*** Opening The data ***

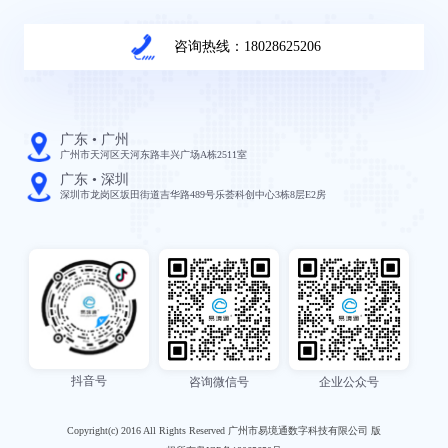
咨询热线：18028625206
广东 • 广州
广州市天河区天河东路丰兴广场A栋2511室
广东 • 深圳
深圳市龙岗区坂田街道吉华路489号乐荟科创中心3栋8层E2房
抖音号
咨询微信号
企业公众号
Copyright(c) 2016 All Rights Reserved 广州市易境通数字科技有限公司 版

*** Closing The data ***

> **Exercise requirements**:
Write out the data exactly, and exclude every picture it holds.

> **Exercise solution**:
咨询热线：18028625206
广东 • 广州
广州市天河区天河东路丰兴广场A栋2511室
广东 • 深圳
深圳市龙岗区坂田街道吉华路489号乐荟科创中心3栋8层E2房
抖音号
咨询微信号
企业公众号
Copyright(c) 2016 All Rights Reserved 广州市易境通数字科技有限公司 版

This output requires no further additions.